Francesca either hadn’t heard about those fearsome P-38 pilots of yore or simply did not give a damn. We had met her on the road one day while we were trying to hitch a ride into town, all the jeeps having disappeared by the time Ace and I got out of debriefing. Our flight leader and his wingman had been shot down in a raid over Odertal, and Ace and I, presumably having witnessed every enemy pass, had been detained to answer Major Dimple’s interminable questions, Were they in flames, Did they hit the deck, Did you see silk? and so on. Francesca was not exactly what one would have called a beauty, but she was a girl, and she was
there.
She came down the road on a bicycle, rare for these parts, since the Germans had taken with them almost anything that had wheels, wearing open sandals, one of those flowered housedresses with buttons down the front, and a threadbare black cardigan sweater fastened only at the throat and flapping loose around her shoulders like a short cape.

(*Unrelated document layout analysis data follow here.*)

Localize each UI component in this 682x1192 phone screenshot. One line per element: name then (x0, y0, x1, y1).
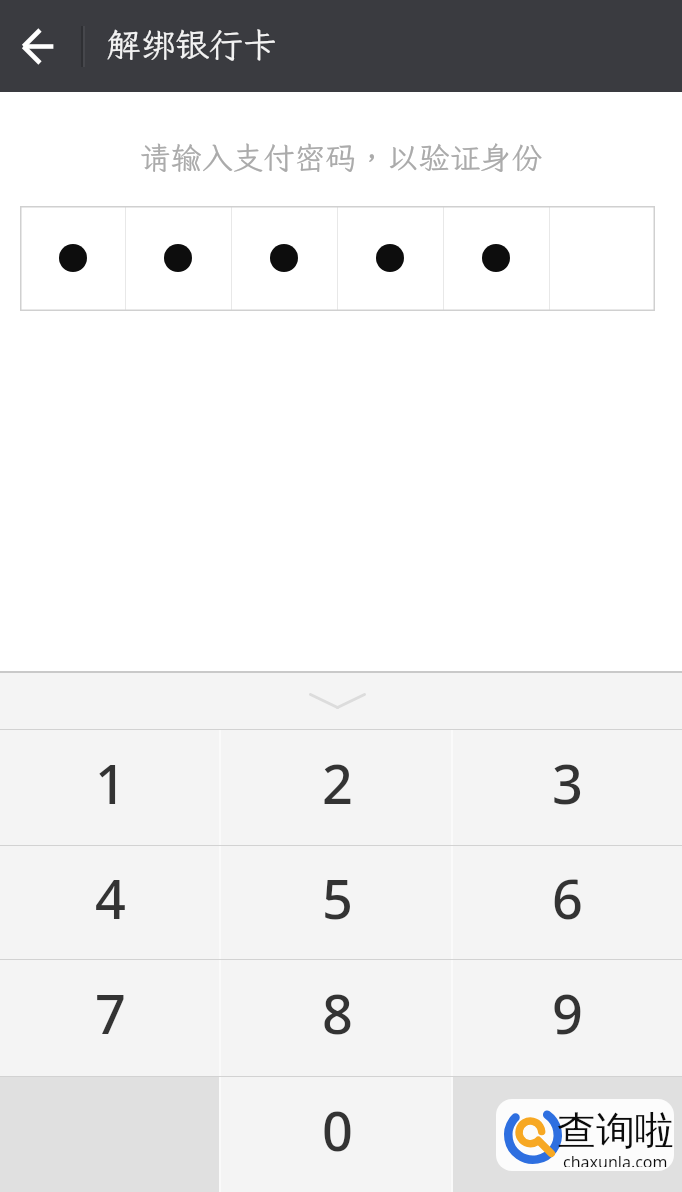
button[interactable]: 7 (0, 960, 221, 1076)
staticText: 5 (322, 861, 353, 935)
button[interactable] (337, 206, 443, 311)
staticText: 1 (95, 746, 126, 820)
staticText: 8 (322, 976, 353, 1050)
staticText: 4 (95, 861, 126, 935)
button[interactable]: Delete (453, 1077, 682, 1192)
button[interactable] (125, 206, 231, 311)
staticText: chaxunla.com (563, 1151, 668, 1167)
button[interactable] (549, 206, 655, 311)
button[interactable]: 9 (453, 960, 682, 1076)
staticText: 2 (322, 746, 353, 820)
staticText: 6 (552, 861, 583, 935)
button[interactable]: Back (0, 0, 74, 92)
button[interactable]: 6 (453, 846, 682, 959)
button[interactable]: 1 (0, 730, 221, 845)
button[interactable]: 0 (221, 1077, 453, 1192)
staticText: 请输入支付密码，以验证身份 (0, 137, 682, 178)
staticText: 9 (552, 976, 583, 1050)
button[interactable]: 3 (453, 730, 682, 845)
staticText: 查询啦 (557, 1106, 674, 1155)
button[interactable] (20, 206, 125, 311)
button[interactable]: 8 (221, 960, 453, 1076)
button[interactable] (443, 206, 549, 311)
button[interactable]: 4 (0, 846, 221, 959)
staticText: 0 (322, 1093, 353, 1167)
button[interactable]: 2 (221, 730, 453, 845)
button[interactable]: 5 (221, 846, 453, 959)
staticText: 7 (95, 976, 126, 1050)
button[interactable] (231, 206, 337, 311)
staticText: 3 (552, 746, 583, 820)
staticText: 解绑银行卡 (107, 22, 277, 67)
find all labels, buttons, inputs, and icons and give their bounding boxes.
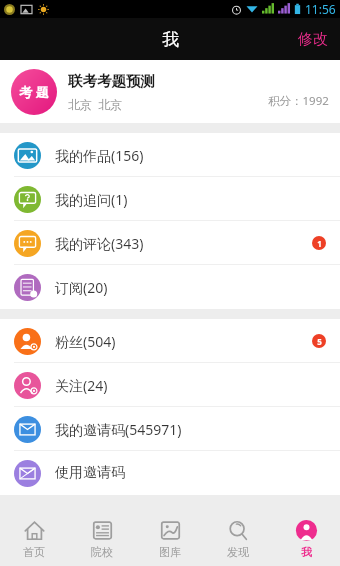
button[interactable]: 订阅(20)	[0, 265, 340, 309]
button[interactable]: 我的评论(343)	[0, 221, 340, 265]
button[interactable]: 修改	[286, 22, 340, 57]
staticText: 发现	[227, 545, 249, 559]
staticText: 使用邀请码	[55, 464, 326, 482]
staticText: 联考考题预测	[68, 72, 155, 90]
staticText: 我的追问(1)	[55, 190, 326, 209]
button[interactable]: 使用邀请码	[0, 451, 340, 495]
staticText: 我的邀请码(545971)	[55, 420, 326, 439]
staticText: 我的作品(156)	[55, 146, 326, 165]
button[interactable]: 我的追问(1)	[0, 177, 340, 221]
button[interactable]: 关注(24)	[0, 363, 340, 407]
staticText: 粉丝(504)	[55, 332, 312, 351]
staticText: 图库	[159, 545, 181, 559]
button[interactable]: 图库	[136, 512, 204, 566]
staticText: 5	[317, 336, 322, 347]
staticText: 11:56	[305, 1, 336, 17]
button[interactable]: 考 题	[0, 60, 340, 123]
button[interactable]: 粉丝(504)	[0, 319, 340, 363]
button[interactable]: 我的作品(156)	[0, 133, 340, 177]
staticText: 考 题	[19, 83, 49, 101]
staticText: 我	[301, 545, 312, 559]
staticText: 我的评论(343)	[55, 234, 312, 253]
button[interactable]: 我	[272, 512, 340, 566]
staticText: 我	[162, 29, 179, 50]
staticText: 积分：1992	[268, 93, 329, 109]
staticText: 北京 北京	[68, 96, 123, 112]
staticText: 首页	[23, 545, 45, 559]
button[interactable]: 首页	[0, 512, 68, 566]
staticText: 1	[317, 238, 322, 249]
button[interactable]: 我的邀请码(545971)	[0, 407, 340, 451]
staticText: 院校	[91, 545, 113, 559]
staticText: 订阅(20)	[55, 278, 326, 297]
button[interactable]: 发现	[204, 512, 272, 566]
button[interactable]: 院校	[68, 512, 136, 566]
staticText: 关注(24)	[55, 376, 326, 395]
staticText: 修改	[298, 30, 328, 49]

She was a chunky girl with curly black hair and brown eyes, a lot of hair under the armpits, some on the legs, but then again, even the higher-type broads in Rome hadn’t learned to shave like American women. Ace hailed her and asked her in English if she would give us a ride to town, and she smiled in a shy, frightened manner and shook her head and shrugged her shoulders, indicating she did not speak English, which we later learned was an absolute falsehood. She spoke English as well as any other Italian in Foggia, in fact better; she had been shacking up for some three months with a bomber pilot who caught very heavy shit over Budapest and had never been heard from since. She also told us later that she was afraid of us that first day on the road because she thought we might rape her, and had pretended not to speak English so that she could listen to and understand everything we were saying and therefore be forewarned if we decided to jump her. If we had any designs at the moment, however, they were on her bicycle and not her hot little body. We kept waving our hands around and trying to explain to her that we wanted a ride into town, and finally Ace demonstrated a method whereby the three of us could share the bike, he sitting on the seat and pedaling, she sitting sidesaddle on the crossbar, and me straddling the rack over the rear wheel, legs sticking out almost parallel to the ground, a system that worked for a distance of perhaps six feet before we all fell into the ditch at the side of the road, Francesca displaying a great deal of inviting white thigh as her dress went up over her tumbling legs. I think it was then that we decided she might not be so bad to fuck.